A stroke patient has thanked the team who treated him by sending them a video from the top of one of the UK’s highest mountains just four months after a stroke left him unable to walk at all.
John Webb, 58, climbed Mount Snowdon in Wales after suffering a stroke in March this year. After treatment at the Acute Stroke Unit at the Royal Hallamshire Hospital in Sheffield, followed by rehabilitation at the Stroke Pathway Assessment and Rehabilitation Centre and at home with the community stroke service, he was able to complete the challenging solo hike.
“I just want to say a massive thank you to everyone that looked after me and said I could do this thing,” said John of Totley, Sheffield. “Less than four months ago I couldn’t even walk, and here I am at the top of Snowdon, which is all down to you guys. The doctors, nurses, physios, everyone that has helped me – I appreciate you so much and I just wanted to let you know that.”
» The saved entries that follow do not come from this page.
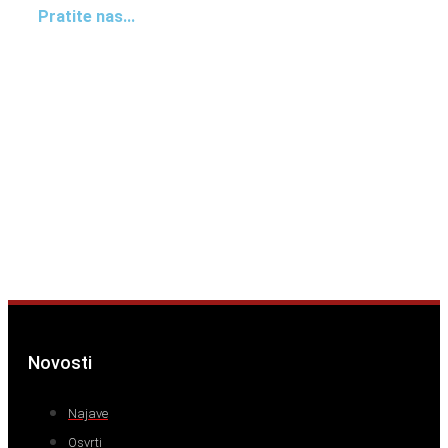
Pratite nas...
Novosti
Najave
Osvrti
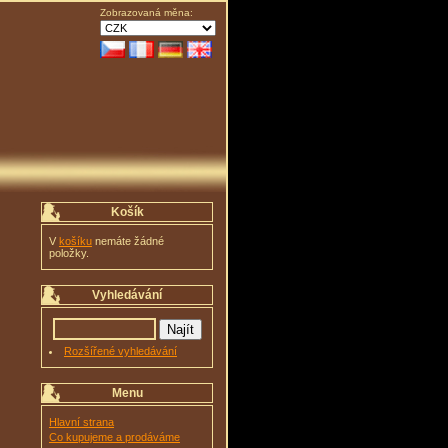
Zobrazovaná měna:
Košík
V
košíku
nemáte žádné
položky.
Vyhledávání
Rozšířené vyhledávání
Menu
Hlavní strana
Co kupujeme a prodáváme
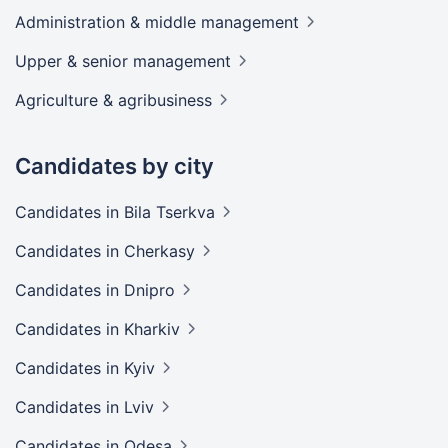
Administration & middle
management
Upper & senior
management
Agriculture &
agribusiness
Candidates by city
Candidates
in Bila Tserkva
Candidates
in Cherkasy
Candidates
in Dnipro
Candidates
in Kharkiv
Candidates
in Kyiv
Candidates
in Lviv
Candidates
in Odesa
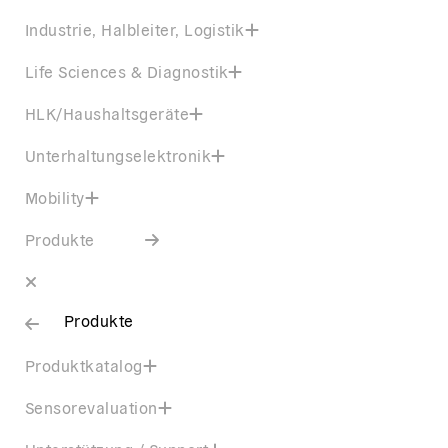
Industrie, Halbleiter, Logistik
Life Sciences & Diagnostik
HLK/Haushaltsgeräte
Unterhaltungselektronik
Mobility
Produkte
Produkte
Produktkatalog
Sensorevaluation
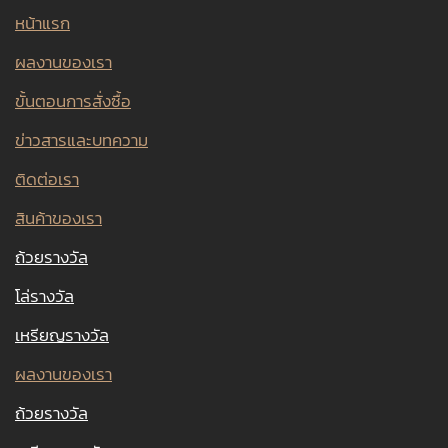
หน้าแรก
ผลงานของเรา
ขั้นตอนการสั่งซื้อ
ข่าวสารและบทความ
ติดต่อเรา
สินค้าของเรา
ถ้วยรางวัล
โล่รางวัล
เหรียญรางวัล
ผลงานของเรา
ถ้วยรางวัล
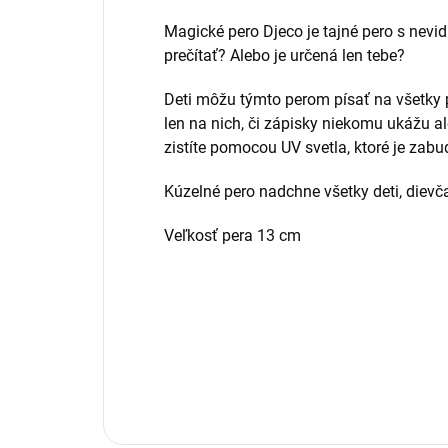
Magické pero Djeco je tajné pero s nev
prečítať? Alebo je určená len tebe?
Deti môžu týmto perom písať na všetky pa
len na nich, či zápisky niekomu ukážu a
zistíte pomocou UV svetla, ktoré je zab
Kúzelné pero nadchne všetky deti, dievč
Veľkosť pera 13 cm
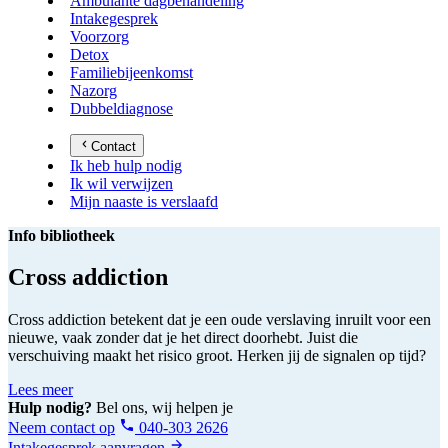
Ambulante dagbehandeling
Intakegesprek
Voorzorg
Detox
Familiebijeenkomst
Nazorg
Dubbeldiagnose
Contact
Ik heb hulp nodig
Ik wil verwijzen
Mijn naaste is verslaafd
Info bibliotheek
Cross addiction
Cross addiction betekent dat je een oude verslaving inruilt voor een
nieuwe, vaak zonder dat je het direct doorhebt. Juist die
verschuiving maakt het risico groot. Herken jij de signalen op tijd?
Lees meer
Hulp nodig?
Bel ons, wij helpen je
Neem contact op
040-303 2626
Intakegesprek aanvragen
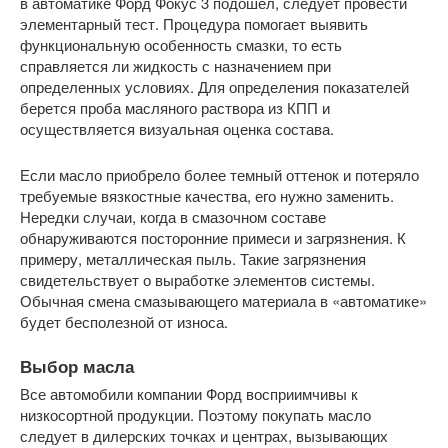
в автоматике Форд Фокус 3 подошел, следует провести
элементарный тест. Процедура помогает выявить
функциональную особенность смазки, то есть
справляется ли жидкость с назначением при
определенных условиях. Для определения показателей
берется проба масляного раствора из КПП и
осуществляется визуальная оценка состава.
Если масло приобрело более темный оттенок и потеряло
требуемые вязкостные качества, его нужно заменить.
Нередки случаи, когда в смазочном составе
обнаруживаются посторонние примеси и загрязнения. К
примеру, металлическая пыль. Такие загрязнения
свидетельствует о выработке элементов системы.
Обычная смена смазывающего материала в «автоматике»
будет бесполезной от износа.
Выбор масла
Все автомобили компании Форд восприимчивы к
низкосортной продукции. Поэтому покупать масло
следует в дилерских точках и центрах, вызывающих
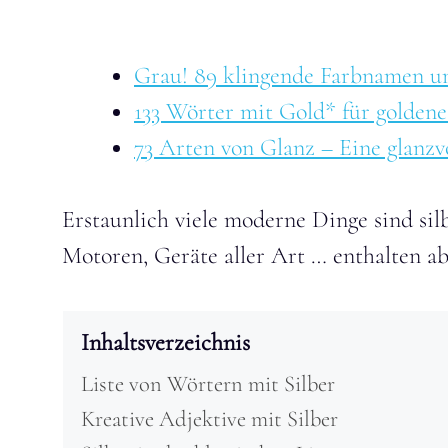
Grau! 89 klingende Farbnamen u
133 Wörter mit Gold* für goldene
73 Arten von Glanz – Eine glanzvo
Erstaunlich viele moderne Dinge sind sil
Motoren, Geräte aller Art … enthalten ab
Inhaltsverzeichnis
Liste von Wörtern mit Silber
Kreative Adjektive mit Silber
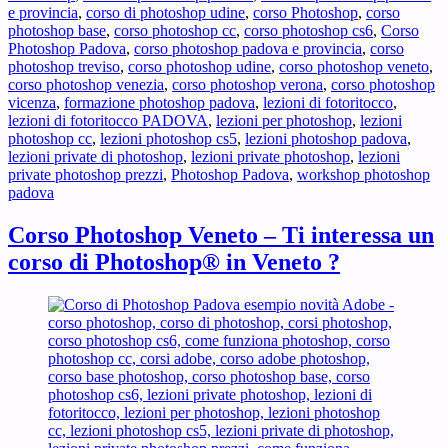
e provincia
,
corso di photoshop udine
,
corso Photoshop
,
corso
photoshop base
,
corso photoshop cc
,
corso photoshop cs6
,
Corso
Photoshop Padova
,
corso photoshop padova e provincia
,
corso
photoshop treviso
,
corso photoshop udine
,
corso photoshop veneto
,
corso photoshop venezia
,
corso photoshop verona
,
corso photoshop
vicenza
,
formazione photoshop padova
,
lezioni di fotoritocco
,
lezioni di fotoritocco PADOVA
,
lezioni per photoshop
,
lezioni
photoshop cc
,
lezioni photoshop cs5
,
lezioni photoshop padova
,
lezioni private di photoshop
,
lezioni private photoshop
,
lezioni
private photoshop prezzi
,
Photoshop Padova
,
workshop photoshop
padova
Corso Photoshop Veneto – Ti interessa un
corso di Photoshop® in Veneto ?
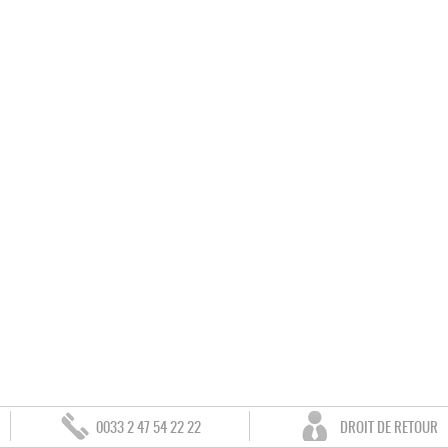
0033 2 47 54 22 22
DROIT DE RETOUR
John’s stroke was caused by a split in a vein. “It was the middle of the night and I woke up feeling like my nose was going to explode and I was going to have a nosebleed. Then it calmed down and I went back to sleep. But in the morning I just could not get out of bed. I was incredibly dizzy and I told my wife to call the ambulance.
“I thought it was vertigo, but I had a scan at the hospital and they told me it could be a stroke. It was a shock because I still think of myself as relatively young and active guy at 58, but I am a very positive person and although I could not sit or stand at that point, I still had my faculties and I felt like I would be OK.”
Being an active person, who had completed four marathons and 80 half-marathons and was a keen footballer prior to the stroke, John wanted to set himself a challenge as he continued his recovery.
“Climbing Snowdon was one thing I wanted to accomplish,” he said. “It was a challenge, but I thought I am going to get through it and I am going to do it. I feel better when I am doing things. I am a very determined person and if I want something I will really push for it.”
Although the father-of-two had the support of his family, he did the challenge against their wishes. “My son was saying ‘you can’t just go and do that’ but they are very proud of me.”
It took John about three hours to ascend the mountain, and two hours to descend.